**EXERCISE INSTRUCTIONS**
Within the records, which lines hold the string "İran"? Report each one by copying it.

Items listed in a dataset
========================================

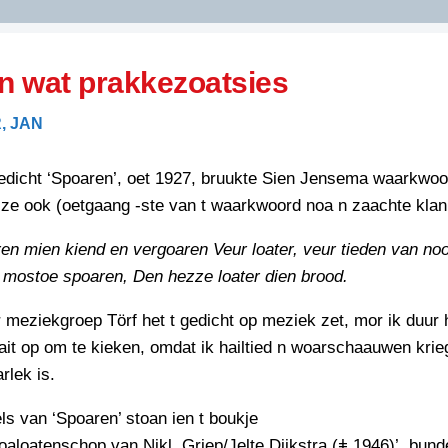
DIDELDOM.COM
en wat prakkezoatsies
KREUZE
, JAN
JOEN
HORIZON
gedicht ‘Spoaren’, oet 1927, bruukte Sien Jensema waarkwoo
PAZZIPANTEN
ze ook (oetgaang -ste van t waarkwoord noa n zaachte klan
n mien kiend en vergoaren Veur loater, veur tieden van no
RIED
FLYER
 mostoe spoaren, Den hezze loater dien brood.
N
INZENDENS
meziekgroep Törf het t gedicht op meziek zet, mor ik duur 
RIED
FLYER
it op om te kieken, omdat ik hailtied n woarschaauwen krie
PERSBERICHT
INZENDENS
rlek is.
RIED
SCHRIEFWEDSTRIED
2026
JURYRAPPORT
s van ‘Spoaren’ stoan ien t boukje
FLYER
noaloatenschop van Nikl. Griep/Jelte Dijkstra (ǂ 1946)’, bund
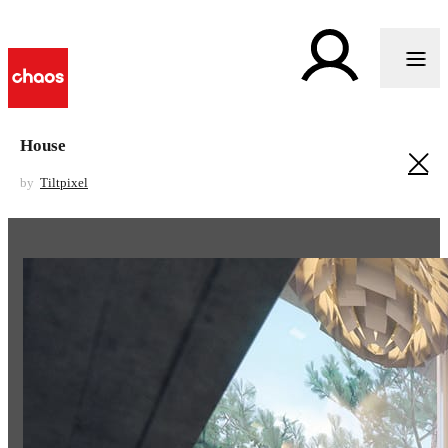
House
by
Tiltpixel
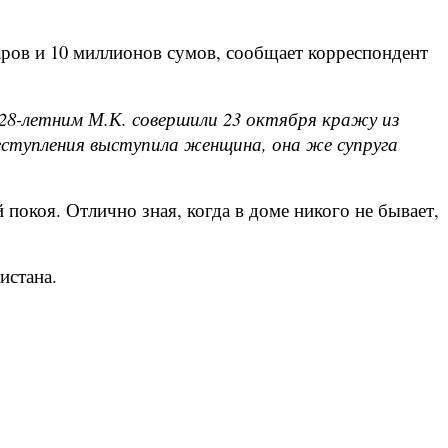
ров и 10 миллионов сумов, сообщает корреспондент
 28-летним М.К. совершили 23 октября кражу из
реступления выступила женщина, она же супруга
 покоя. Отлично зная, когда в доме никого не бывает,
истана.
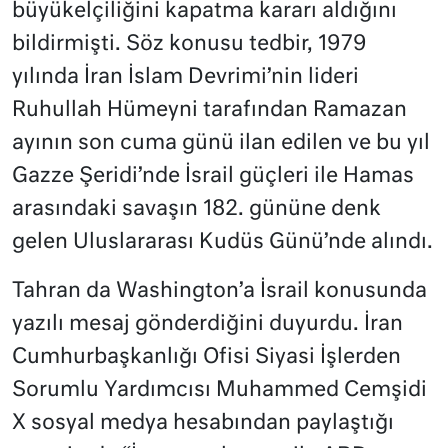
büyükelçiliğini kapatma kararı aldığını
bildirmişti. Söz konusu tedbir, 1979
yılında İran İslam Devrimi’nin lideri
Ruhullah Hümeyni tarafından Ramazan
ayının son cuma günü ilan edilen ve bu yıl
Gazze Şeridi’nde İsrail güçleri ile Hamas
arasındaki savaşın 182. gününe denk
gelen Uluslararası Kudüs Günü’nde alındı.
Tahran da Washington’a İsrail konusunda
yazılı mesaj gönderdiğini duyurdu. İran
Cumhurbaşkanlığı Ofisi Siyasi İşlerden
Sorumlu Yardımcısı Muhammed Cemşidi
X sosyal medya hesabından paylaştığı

========================================

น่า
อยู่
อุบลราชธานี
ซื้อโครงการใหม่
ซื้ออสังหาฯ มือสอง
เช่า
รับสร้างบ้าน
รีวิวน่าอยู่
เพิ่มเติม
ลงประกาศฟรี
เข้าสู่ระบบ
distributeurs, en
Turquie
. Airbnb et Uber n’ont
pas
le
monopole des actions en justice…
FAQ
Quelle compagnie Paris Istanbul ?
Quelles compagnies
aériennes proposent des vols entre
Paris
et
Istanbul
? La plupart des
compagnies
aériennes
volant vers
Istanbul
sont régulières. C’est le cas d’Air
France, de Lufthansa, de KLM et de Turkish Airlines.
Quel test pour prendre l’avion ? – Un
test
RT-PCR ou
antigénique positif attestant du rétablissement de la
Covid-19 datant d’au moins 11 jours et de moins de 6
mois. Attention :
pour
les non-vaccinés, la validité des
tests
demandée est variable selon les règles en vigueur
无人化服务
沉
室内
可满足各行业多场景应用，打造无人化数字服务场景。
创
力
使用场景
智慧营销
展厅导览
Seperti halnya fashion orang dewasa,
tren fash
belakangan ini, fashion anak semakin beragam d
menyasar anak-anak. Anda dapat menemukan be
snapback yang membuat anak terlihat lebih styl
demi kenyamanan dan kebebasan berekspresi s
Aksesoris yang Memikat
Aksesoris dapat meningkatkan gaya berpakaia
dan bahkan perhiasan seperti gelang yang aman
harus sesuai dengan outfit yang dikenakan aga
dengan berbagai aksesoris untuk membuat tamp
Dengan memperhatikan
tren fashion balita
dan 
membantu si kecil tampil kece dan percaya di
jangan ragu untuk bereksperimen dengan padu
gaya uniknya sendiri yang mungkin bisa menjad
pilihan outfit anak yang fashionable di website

========================================

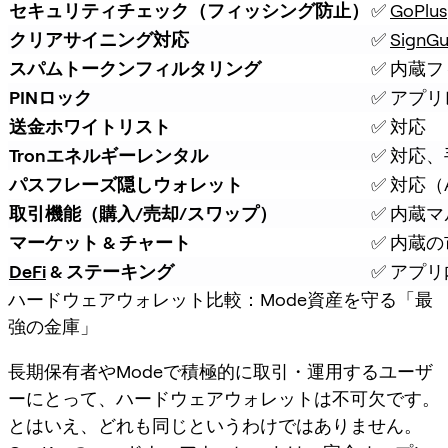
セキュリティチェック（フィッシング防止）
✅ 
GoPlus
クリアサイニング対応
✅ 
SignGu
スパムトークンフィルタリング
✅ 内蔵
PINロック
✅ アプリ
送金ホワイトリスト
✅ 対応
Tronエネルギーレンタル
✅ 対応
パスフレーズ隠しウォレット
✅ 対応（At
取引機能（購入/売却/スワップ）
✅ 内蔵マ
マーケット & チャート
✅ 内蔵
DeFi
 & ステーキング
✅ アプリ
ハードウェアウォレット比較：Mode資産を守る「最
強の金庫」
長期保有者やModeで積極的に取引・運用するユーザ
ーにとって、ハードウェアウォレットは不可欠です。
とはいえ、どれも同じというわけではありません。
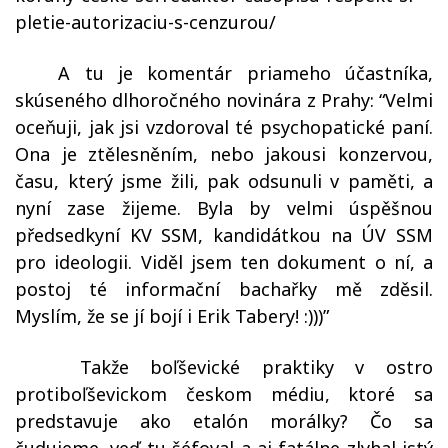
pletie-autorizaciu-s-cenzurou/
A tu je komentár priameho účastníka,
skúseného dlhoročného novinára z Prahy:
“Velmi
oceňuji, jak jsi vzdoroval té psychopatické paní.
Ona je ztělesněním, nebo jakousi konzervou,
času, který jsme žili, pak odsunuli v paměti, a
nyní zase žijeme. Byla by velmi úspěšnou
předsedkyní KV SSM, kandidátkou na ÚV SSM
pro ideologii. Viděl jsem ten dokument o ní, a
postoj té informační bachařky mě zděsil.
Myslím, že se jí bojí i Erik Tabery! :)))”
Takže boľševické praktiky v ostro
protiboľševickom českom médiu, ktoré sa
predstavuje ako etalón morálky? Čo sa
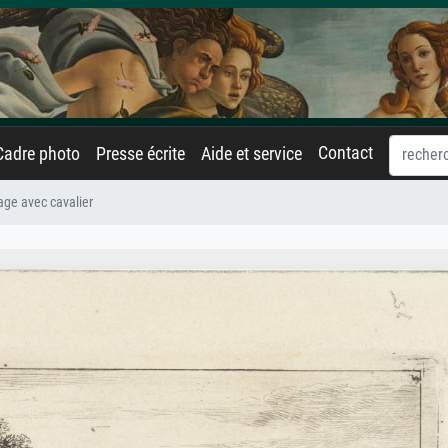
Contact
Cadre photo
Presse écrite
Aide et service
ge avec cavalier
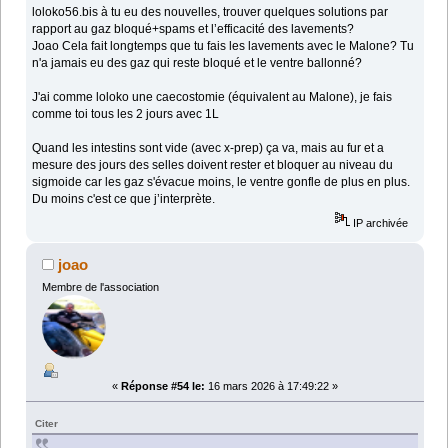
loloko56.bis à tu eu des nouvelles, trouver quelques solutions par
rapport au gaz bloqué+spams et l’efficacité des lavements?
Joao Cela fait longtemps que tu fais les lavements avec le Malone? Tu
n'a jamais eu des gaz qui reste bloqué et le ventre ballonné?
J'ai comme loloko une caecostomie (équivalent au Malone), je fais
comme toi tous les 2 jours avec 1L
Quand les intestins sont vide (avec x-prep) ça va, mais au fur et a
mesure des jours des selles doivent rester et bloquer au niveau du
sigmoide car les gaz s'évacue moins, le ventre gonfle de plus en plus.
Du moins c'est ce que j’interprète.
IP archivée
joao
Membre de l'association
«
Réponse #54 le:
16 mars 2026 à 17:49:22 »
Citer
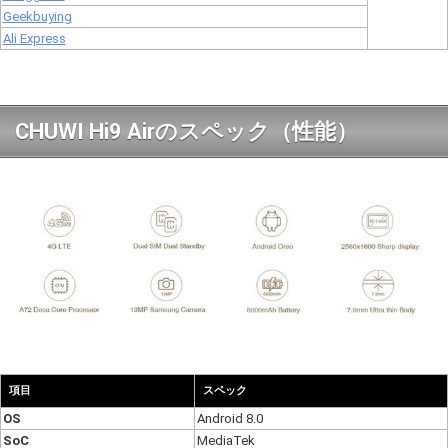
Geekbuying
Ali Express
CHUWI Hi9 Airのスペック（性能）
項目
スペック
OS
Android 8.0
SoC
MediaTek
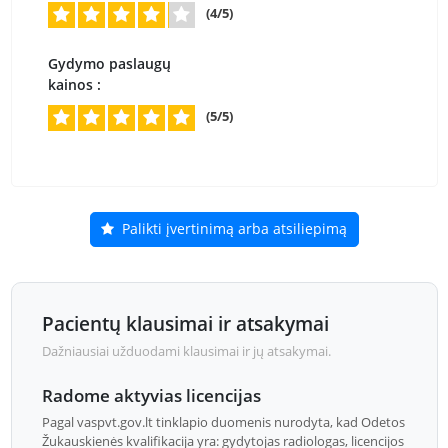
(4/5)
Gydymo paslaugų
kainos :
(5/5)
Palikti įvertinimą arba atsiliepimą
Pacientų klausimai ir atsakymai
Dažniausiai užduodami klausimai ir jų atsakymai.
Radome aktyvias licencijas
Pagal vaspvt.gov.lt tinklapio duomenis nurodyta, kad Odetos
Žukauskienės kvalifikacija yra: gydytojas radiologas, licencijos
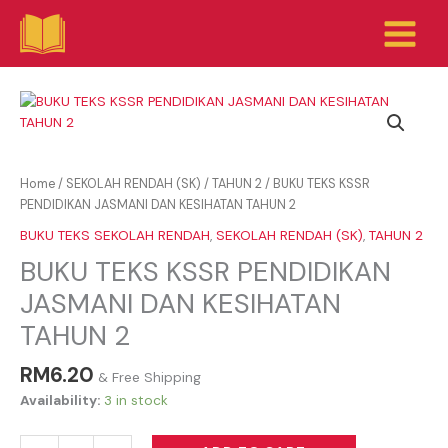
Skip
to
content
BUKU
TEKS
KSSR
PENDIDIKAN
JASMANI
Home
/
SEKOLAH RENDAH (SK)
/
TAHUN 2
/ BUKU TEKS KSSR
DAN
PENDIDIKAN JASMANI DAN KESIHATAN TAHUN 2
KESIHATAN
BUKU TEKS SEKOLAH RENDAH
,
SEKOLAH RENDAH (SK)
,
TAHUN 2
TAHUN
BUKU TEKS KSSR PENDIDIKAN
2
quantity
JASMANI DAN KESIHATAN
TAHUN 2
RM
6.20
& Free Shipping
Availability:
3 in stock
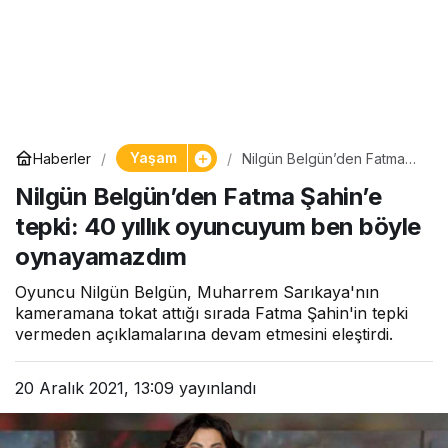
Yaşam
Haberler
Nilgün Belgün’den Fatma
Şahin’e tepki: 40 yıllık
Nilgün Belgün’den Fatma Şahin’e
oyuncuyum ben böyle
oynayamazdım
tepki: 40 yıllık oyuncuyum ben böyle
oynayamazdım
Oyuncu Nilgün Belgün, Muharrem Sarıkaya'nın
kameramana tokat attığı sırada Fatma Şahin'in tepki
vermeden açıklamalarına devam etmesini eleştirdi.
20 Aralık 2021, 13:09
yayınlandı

========================================

**EXERCISE RESULT**
yılında İran İslam Devrimi’nin lideri
yazılı mesaj gönderdiğini duyurdu. İran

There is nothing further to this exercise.